• EXERCISE AIM:
Lines of the material that include the string "elements" should be returned.
■ ■ ■ ■ ■
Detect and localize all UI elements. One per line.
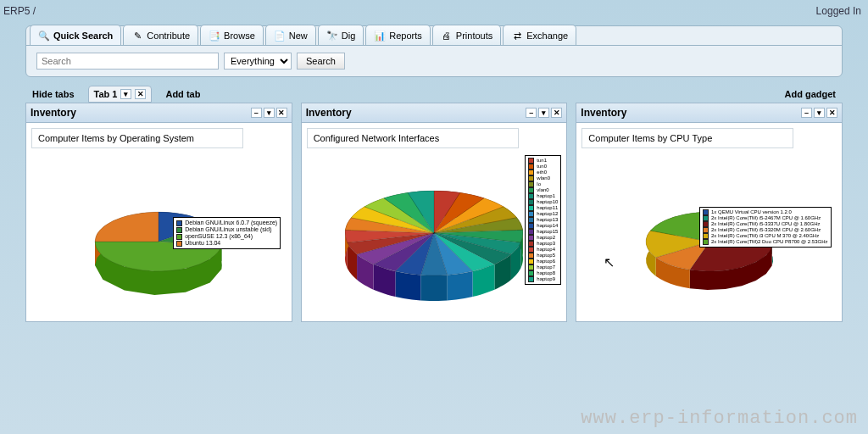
gadget-inventory-net: Inventory – ▾ ✕ Configured Network Inter… [301, 103, 568, 322]
gadget-subtitle: Computer Items by Operating System [31, 128, 243, 148]
add-gadget-button[interactable]: Add gadget [778, 86, 843, 103]
close-icon[interactable]: ✕ [826, 108, 837, 118]
chart-legend: Debian GNU/Linux 6.0.7 (squeeze)Debian G… [173, 217, 281, 249]
watermark: www.erp-information.com [581, 408, 858, 429]
browse-icon: 📑 [209, 30, 220, 42]
close-icon[interactable]: ✕ [135, 89, 146, 99]
contribute-icon: ✎ [131, 30, 143, 42]
tab-new[interactable]: 📄 New [265, 25, 316, 45]
gadget-title: Inventory [306, 107, 352, 119]
tab-reports[interactable]: 📊 Reports [365, 25, 431, 45]
search-icon: 🔍 [38, 30, 50, 42]
tab-label: Browse [224, 31, 255, 41]
search-scope-select[interactable]: Everything [224, 53, 292, 70]
minimize-icon[interactable]: – [251, 108, 262, 118]
options-icon[interactable]: ▾ [264, 108, 275, 118]
tab-label: New [289, 31, 308, 41]
hide-tabs-button[interactable]: Hide tabs [25, 86, 81, 103]
tab-label: Dig [342, 31, 356, 41]
tab-label: Reports [389, 31, 422, 41]
nav-panel: 🔍 Quick Search ✎ Contribute 📑 Browse 📄 N… [25, 25, 843, 77]
pie-chart-net [341, 157, 527, 318]
tab-browse[interactable]: 📑 Browse [200, 25, 264, 45]
gadget-subtitle: Computer Items by CPU Type [581, 128, 793, 148]
gadget-subtitle: Configured Network Interfaces [307, 128, 519, 148]
tab-label: Contribute [147, 31, 190, 41]
tab-exchange[interactable]: ⇄ Exchange [503, 25, 576, 45]
gadget-row: Inventory – ▾ ✕ Computer Items by Operat… [25, 103, 843, 322]
tab-dig[interactable]: 🔭 Dig [318, 25, 364, 45]
minimize-icon[interactable]: – [801, 108, 812, 118]
gadget-title: Inventory [31, 107, 76, 119]
dig-icon: 🔭 [326, 30, 338, 42]
gadget-inventory-os: Inventory – ▾ ✕ Computer Items by Operat… [25, 103, 292, 322]
tab-contribute[interactable]: ✎ Contribute [123, 25, 198, 45]
search-input[interactable] [36, 53, 219, 70]
options-icon[interactable]: ▾ [538, 108, 549, 118]
close-icon[interactable]: ✕ [551, 108, 562, 118]
print-icon: 🖨 [441, 30, 453, 42]
login-status: Logged In [816, 5, 861, 17]
exchange-icon: ⇄ [511, 30, 523, 42]
new-icon: 📄 [274, 30, 286, 42]
chevron-down-icon[interactable]: ▾ [120, 89, 131, 99]
reports-icon: 📊 [374, 30, 386, 42]
options-icon[interactable]: ▾ [814, 108, 825, 118]
tab-label: Quick Search [53, 31, 113, 41]
gadget-title: Inventory [581, 107, 626, 119]
chart-legend: tun1tun0eth0wlan0lovlan0haptop1haptop10h… [525, 155, 561, 285]
tab-chip-label: Tab 1 [94, 89, 118, 99]
minimize-icon[interactable]: – [526, 108, 537, 118]
chart-legend: 1x QEMU Virtual CPU version 1.2.02x Inte… [699, 207, 831, 248]
close-icon[interactable]: ✕ [276, 108, 287, 118]
tab-label: Exchange [526, 31, 568, 41]
tab-chip-1[interactable]: Tab 1 ▾ ✕ [88, 86, 153, 103]
search-button[interactable]: Search [297, 53, 345, 70]
breadcrumb[interactable]: ERP5 / [3, 5, 36, 17]
add-tab-button[interactable]: Add tab [159, 86, 207, 103]
tab-quick-search[interactable]: 🔍 Quick Search [30, 25, 121, 45]
tab-printouts[interactable]: 🖨 Printouts [432, 25, 501, 45]
gadget-inventory-cpu: Inventory – ▾ ✕ Computer Items by CPU Ty… [576, 103, 843, 322]
tab-label: Printouts [456, 31, 492, 41]
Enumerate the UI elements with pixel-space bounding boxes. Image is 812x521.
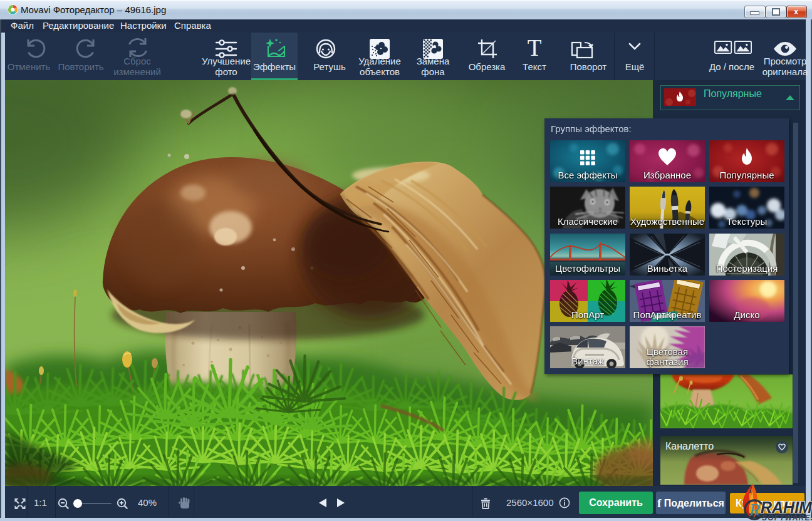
svg-text:R: R (749, 500, 760, 519)
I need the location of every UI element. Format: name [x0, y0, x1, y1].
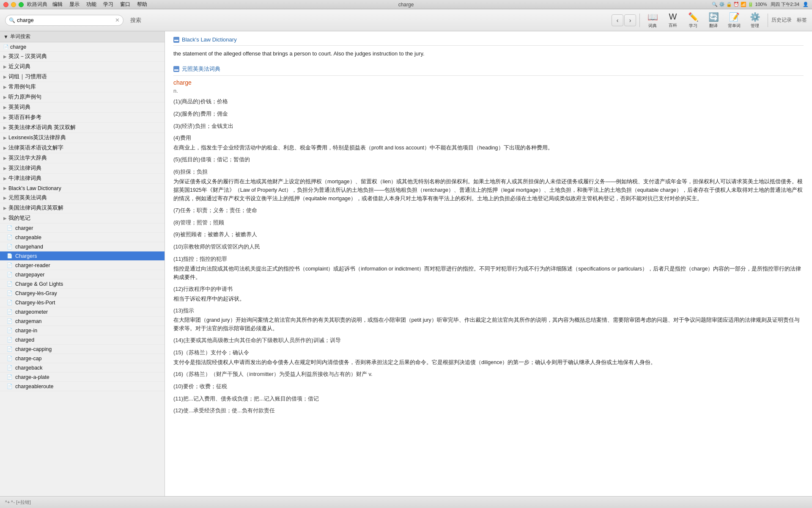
manage-label: 管理 — [751, 23, 759, 29]
sidebar-item-charged[interactable]: 📄 charged — [0, 335, 165, 345]
statusbar: ᴬ+ ᴬ- [+拉钳] — [0, 496, 812, 508]
sidebar-item-charge-capping[interactable]: 📄 charge-capping — [0, 345, 165, 354]
yuanzhao-dict-section: ▬ 元照英美法词典 charge n. (1)(商品的)价钱；价格(2)(服务的… — [173, 65, 804, 415]
def-text: 指控；指控的犯罪 — [183, 256, 227, 262]
yuanzhao-dict-name: 元照英美法词典 — [182, 65, 220, 73]
doc-icon: 📄 — [7, 328, 13, 333]
def-text: (经济)负担；金钱支出 — [180, 123, 233, 129]
minimize-button[interactable] — [11, 2, 16, 7]
translate-icon: 🔄 — [708, 12, 719, 22]
sidebar-item-chargeometer[interactable]: 📄 chargeometer — [0, 307, 165, 317]
sidebar-item-chargeback[interactable]: 📄 chargeback — [0, 363, 165, 373]
chevron-right-icon: ▶ — [3, 115, 7, 120]
menu-function[interactable]: 功能 — [86, 1, 96, 8]
sidebar-item-meifabiao[interactable]: ▶ 英美法律术语词典 英汉双解 — [0, 123, 165, 133]
sidebar-item-yinghanfaly[interactable]: ▶ 英汉法律词典 — [0, 163, 165, 174]
sidebar-item-chargey-les-port[interactable]: 📄 Chargey-lès-Port — [0, 298, 165, 307]
sidebar-item-label: Black's Law Dictionary — [8, 185, 61, 191]
sidebar-item-yinghan[interactable]: ▶ 英汉－汉英词典 — [0, 52, 165, 62]
sidebar-item-yinghanfaxue[interactable]: ▶ 英汉法学大辞典 — [0, 153, 165, 163]
sidebar-section-header[interactable]: ▼ 单词搜索 — [0, 31, 165, 42]
content-area: ▬ Black's Law Dictionary the statement o… — [165, 31, 812, 496]
dict-label: 词典 — [648, 23, 657, 29]
folder-icon: 📄 — [3, 44, 8, 49]
history-label[interactable]: 历史记录 — [771, 17, 792, 24]
blacks-dict-section: ▬ Black's Law Dictionary the statement o… — [173, 36, 804, 58]
menu-help[interactable]: 帮助 — [137, 1, 147, 8]
sidebar-item-meiguofa[interactable]: ▶ 美国法律词典汉英双解 — [0, 203, 165, 213]
menu-window[interactable]: 窗口 — [120, 1, 130, 8]
dict-button[interactable]: 📖 词典 — [643, 10, 662, 30]
sidebar-item-charge-go-lights[interactable]: 📄 Charge & Go! Lights — [0, 279, 165, 289]
forward-button[interactable]: › — [624, 14, 636, 26]
clear-icon[interactable]: ✕ — [115, 17, 120, 23]
doc-icon: 📄 — [7, 356, 13, 361]
sidebar-item-label: 英英词典 — [8, 104, 30, 111]
def-number: (6) — [173, 168, 180, 175]
maximize-button[interactable] — [19, 2, 24, 7]
sidebar-item-yingying[interactable]: ▶ 英英词典 — [0, 102, 165, 113]
sidebar-item-yuanzhao[interactable]: ▶ 元照英美法词典 — [0, 193, 165, 203]
sidebar-item-chargeman[interactable]: 📄 chargeman — [0, 317, 165, 326]
blacks-collapse-button[interactable]: ▬ — [173, 37, 179, 43]
doc-icon: 📄 — [7, 281, 13, 287]
sidebar-word-label: chargeometer — [15, 309, 48, 315]
sidebar-item-ciyi[interactable]: ▶ 近义词典 — [0, 62, 165, 72]
def-text: (抵目的)借项；借记；暂借的 — [180, 156, 250, 163]
doc-icon: 📄 — [7, 244, 13, 249]
def-note: 为保证债务或义务的履行而在土地或其他财产上设定的抵押权（mortgage）、留置… — [173, 177, 804, 203]
def-number: (10) — [173, 383, 183, 389]
sidebar-item-chargepayer[interactable]: 📄 chargepayer — [0, 270, 165, 279]
sidebar-item-label: 英汉－汉英词典 — [8, 53, 47, 60]
toolbar-separator — [639, 14, 640, 27]
bookmark-label[interactable]: 标签 — [797, 17, 807, 24]
def-number: (9) — [173, 231, 180, 237]
sidebar-item-chargers[interactable]: 📄 Chargers — [0, 251, 165, 261]
toolbar-icons: ‹ › 📖 词典 W 百科 ✏️ 学习 🔄 翻译 📝 背单词 ⚙️ 管理 历史记 — [612, 10, 807, 30]
manage-button[interactable]: ⚙️ 管理 — [746, 10, 764, 30]
chevron-right-icon: ▶ — [3, 64, 7, 69]
sidebar-item-chargey-les-gray[interactable]: 📄 Chargey-lès-Gray — [0, 289, 165, 298]
definition-item: (1)(商品的)价钱；价格 — [173, 97, 804, 106]
search-box[interactable]: 🔍 ✕ — [5, 15, 123, 26]
def-text: 把...记入费用、债务或负债；把...记入账目的借项；借记 — [183, 395, 319, 402]
menu-study[interactable]: 学习 — [103, 1, 113, 8]
definition-item: (15)（苏格兰）支付令；确认令支付令是指法院经债权人申请而发出的命令债务人在规… — [173, 348, 804, 367]
sidebar-item-blacks[interactable]: ▶ Black's Law Dictionary — [0, 184, 165, 193]
sidebar-item-cizu[interactable]: ▶ 词组｜习惯用语 — [0, 72, 165, 82]
translate-button[interactable]: 🔄 翻译 — [704, 10, 723, 30]
sidebar-item-chargeableroute[interactable]: 📄 chargeableroute — [0, 382, 165, 391]
sidebar-item-biji[interactable]: ▶ 我的笔记 — [0, 213, 165, 224]
sidebar-item-falvyingyu[interactable]: ▶ 法律英语术语说文解字 — [0, 143, 165, 153]
sidebar-item-niujinfa[interactable]: ▶ 牛津法律词典 — [0, 174, 165, 184]
sidebar-item-charger[interactable]: 📄 charger — [0, 224, 165, 233]
def-text: (主要或其他高级教士向其任命的下级教职人员所作的)训诫；训导 — [183, 337, 341, 343]
def-number: (11) — [173, 395, 183, 402]
menu-view[interactable]: 显示 — [69, 1, 80, 8]
close-button[interactable] — [3, 2, 8, 7]
doc-icon: 📄 — [7, 262, 13, 268]
sidebar-item-chargehand[interactable]: 📄 chargehand — [0, 242, 165, 251]
sidebar-item-charger-reader[interactable]: 📄 charger-reader — [0, 261, 165, 270]
sidebar-item-charge-in[interactable]: 📄 charge-in — [0, 326, 165, 335]
wiki-button[interactable]: W 百科 — [664, 10, 682, 30]
yuanzhao-collapse-button[interactable]: ▬ — [173, 66, 179, 72]
sidebar-item-label: 英美法律术语词典 英汉双解 — [8, 124, 76, 131]
sidebar-item-lexisnexis[interactable]: ▶ Lexisnexis英汉法律辞典 — [0, 133, 165, 143]
sidebar-item-tingshuo[interactable]: ▶ 听力原声例句 — [0, 92, 165, 102]
sidebar-word-label: charged — [15, 337, 34, 343]
vocab-button[interactable]: 📝 背单词 — [724, 10, 744, 30]
sidebar-item-charge-a-plate[interactable]: 📄 charge-a-plate — [0, 373, 165, 382]
doc-icon: 📄 — [7, 235, 13, 240]
sidebar-item-label: 美国法律词典汉英双解 — [8, 204, 63, 212]
menu-edit[interactable]: 编辑 — [52, 1, 63, 8]
sidebar-item-chargeable[interactable]: 📄 chargeable — [0, 233, 165, 242]
back-button[interactable]: ‹ — [612, 14, 623, 26]
search-input[interactable] — [17, 17, 113, 23]
vocab-icon: 📝 — [729, 12, 740, 22]
sidebar-item-changyong[interactable]: ▶ 常用例句库 — [0, 82, 165, 92]
study-button[interactable]: ✏️ 学习 — [684, 10, 702, 30]
sidebar-item-charge-cap[interactable]: 📄 charge-cap — [0, 354, 165, 363]
sidebar-item-baike[interactable]: ▶ 英语百科参考 — [0, 113, 165, 123]
def-number: (1) — [173, 98, 180, 105]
■ ■ ■ ■ ■
• SOLUTION TO THIS EXERCISE:
Detect and localize all UI elements. One per line.
Enumerate the UI elements with pixel-space bounding boxes. Image is 812x521.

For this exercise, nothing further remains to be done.